Action n°26 : mettre sous tutelle de l’état les mairies adoptant des mesures favorisant le communautarisme L’article L.1612-14 du code général des collectivités territoriales prévoit la possibilité de mettre sous tutelle de l’État des communes en cas de graves dysfonctionnements financiers. Nous proposons d’élargir les cas de mise sous tutelle préfectorale aux mairies qui favorisent le développement du communautarisme dequelque manière que ce soit : subventions accordées à certaines associations, prêt de locaux publics à des fins de culte, autorisation des prières de rue, etc. Il reviendra aux préfets et sous-préfets à l’assimilation républicaine d’assurer le contrôle des mairies suspectées de tels agissements.

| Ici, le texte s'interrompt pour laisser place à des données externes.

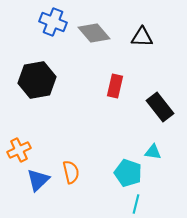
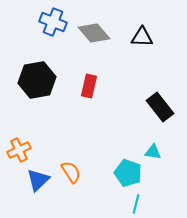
red rectangle: moved 26 px left
orange semicircle: rotated 20 degrees counterclockwise
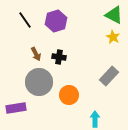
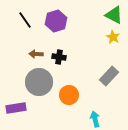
brown arrow: rotated 120 degrees clockwise
cyan arrow: rotated 14 degrees counterclockwise
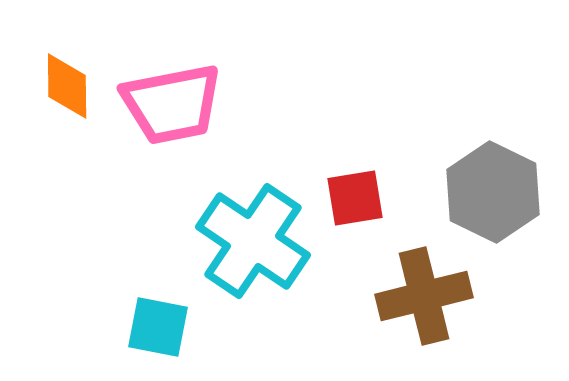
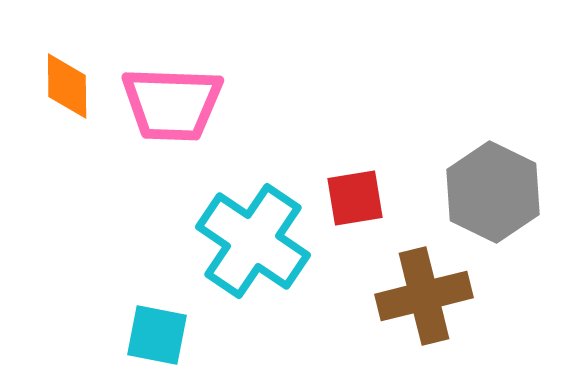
pink trapezoid: rotated 13 degrees clockwise
cyan square: moved 1 px left, 8 px down
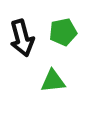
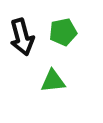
black arrow: moved 1 px up
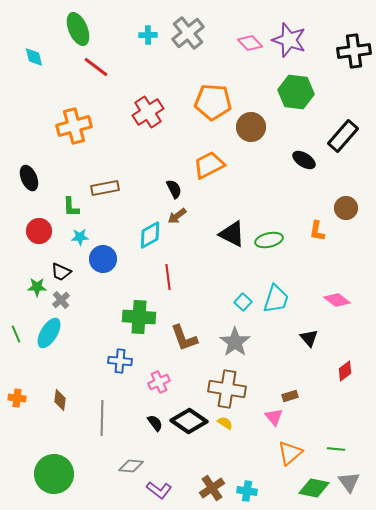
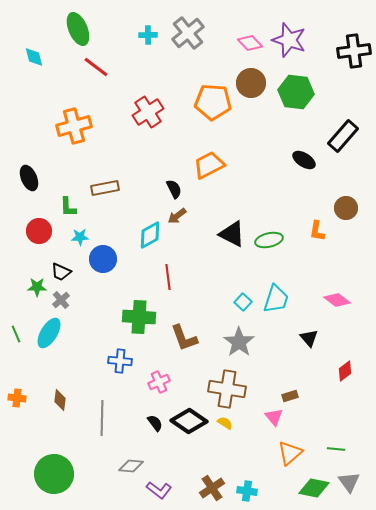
brown circle at (251, 127): moved 44 px up
green L-shape at (71, 207): moved 3 px left
gray star at (235, 342): moved 4 px right
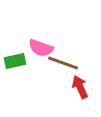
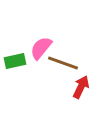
pink semicircle: rotated 110 degrees clockwise
red arrow: moved 1 px right; rotated 50 degrees clockwise
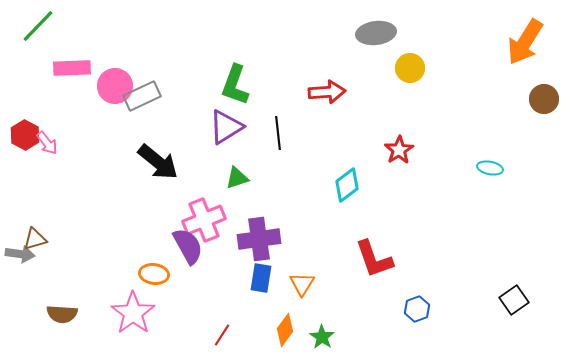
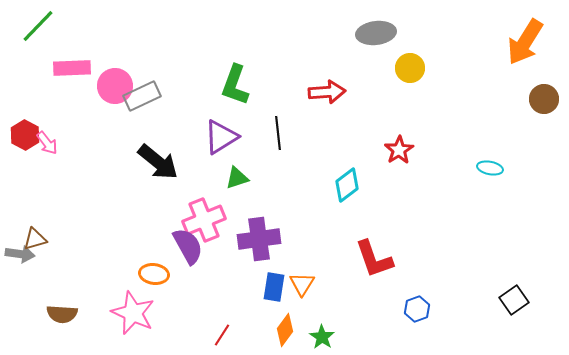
purple triangle: moved 5 px left, 10 px down
blue rectangle: moved 13 px right, 9 px down
pink star: rotated 12 degrees counterclockwise
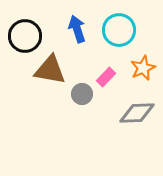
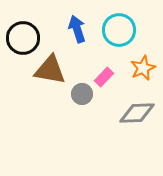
black circle: moved 2 px left, 2 px down
pink rectangle: moved 2 px left
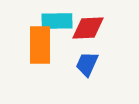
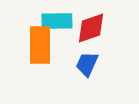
red diamond: moved 3 px right; rotated 16 degrees counterclockwise
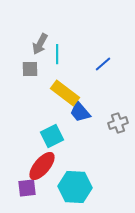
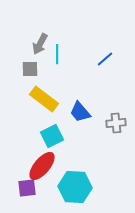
blue line: moved 2 px right, 5 px up
yellow rectangle: moved 21 px left, 6 px down
gray cross: moved 2 px left; rotated 12 degrees clockwise
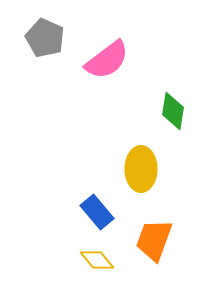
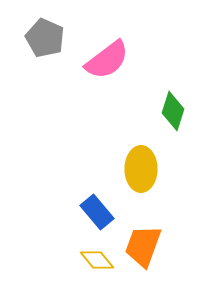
green diamond: rotated 9 degrees clockwise
orange trapezoid: moved 11 px left, 6 px down
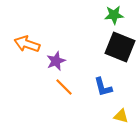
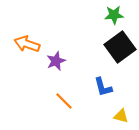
black square: rotated 32 degrees clockwise
orange line: moved 14 px down
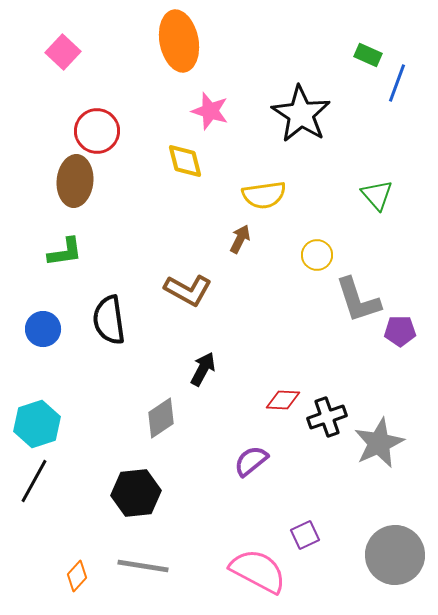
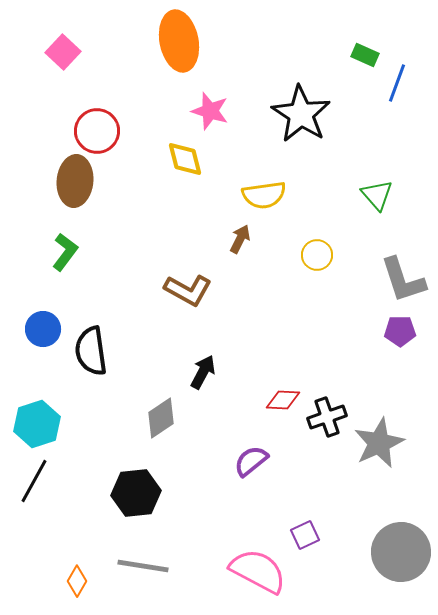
green rectangle: moved 3 px left
yellow diamond: moved 2 px up
green L-shape: rotated 45 degrees counterclockwise
gray L-shape: moved 45 px right, 20 px up
black semicircle: moved 18 px left, 31 px down
black arrow: moved 3 px down
gray circle: moved 6 px right, 3 px up
orange diamond: moved 5 px down; rotated 12 degrees counterclockwise
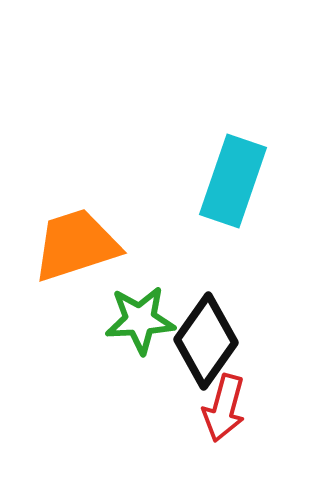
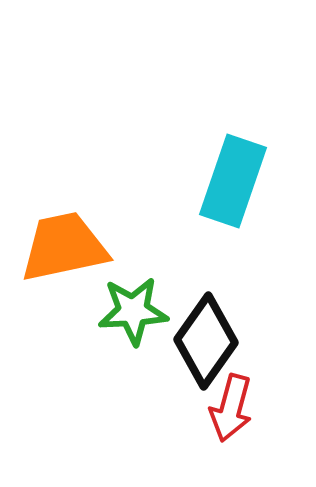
orange trapezoid: moved 12 px left, 2 px down; rotated 6 degrees clockwise
green star: moved 7 px left, 9 px up
red arrow: moved 7 px right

Action n°27 : renforcer la place des femmes dans les quartiers de la politique de la ville Relayés par les médias, trop de faits soulignent le profond et préoccupant recul de la condition féminine dans ces quartiers. Après l’affaire des cafés de Sevran  interdits aux femmes, la presse évoque « une police des bonnes mœurs » sévissant à La Verrière (78), qui veille « au respect des règles vestimentaires, le voile pour les femmes le plus souvent cantonnées dans leur univers domestique, et pousse jusqu’à la vérification des cabas pour s’assurer de la qualité halal des aliments et déceler l’achat d’éventuels produits prohibés ». C’est d’abord dans ces territoires que l’égalité des sexes est la plus menacée. Les femmes cantonnées dans leur foyer ont bien plus souvent que leurs maris une connaissance du français partielle, ce qui leur empêche toute évasion en dehors du cercle familial. Nous nous engageons dans les quartiers de la politique de la ville à promouvoir des actions favorisant l’égalité hommes/femmes, et à favoriser l’apprentissage et l’accès à l’emploi des femmes. Cela pourra se traduire par des cours de français organisés par les municipalités voire par des incitations financières.

2/ une politique du sport

Certains clubs sportifs sont devenus de véritable officines de recrutement tant pour l’extrémisme religieux que pour la délinquance

Action n°28 : responsabiliser les fédérations sportives Depuis quelques années, la politique du sport a été très utilisée dans les quartiers prioritaires de la ville comme vecteur d’intégration par les municipalités par le versement de subventions aux clubs sportifs et plus largement par les collectivités pour le financement d’équipements sportifs. Le sixième programme du rapport Borloo qui s’intitule « Insérer par le sport » poursuit cette logique. Pourtant de nombreux dérapages communautaristes ont pu être constatés, dont la presse s’est fait l’écho. Ces exemples constituent une nouvelle preuve de l’inaction effarante des pouvoirs publics face à la montée en puissance d’une vision racialiste du sport, très éloignée de l’idéal républicain. Le mythe « Black, Blanc, Beur » découlant de la victoire de l’équipe de France en 1998 a fait long feu. Aujourd’hui, les pouvoirs publics doivent d’urgence reprendre la main afin que les véritables valeurs sportives, celles du respect, du partage, du sens du collectif et du goût de l’effort reprennent le dessus dans les politiques publiques du sport en renforçant les moyens humains de l’inspection générale de la jeunesse et des sports et la fréquence des contrôles réalisés.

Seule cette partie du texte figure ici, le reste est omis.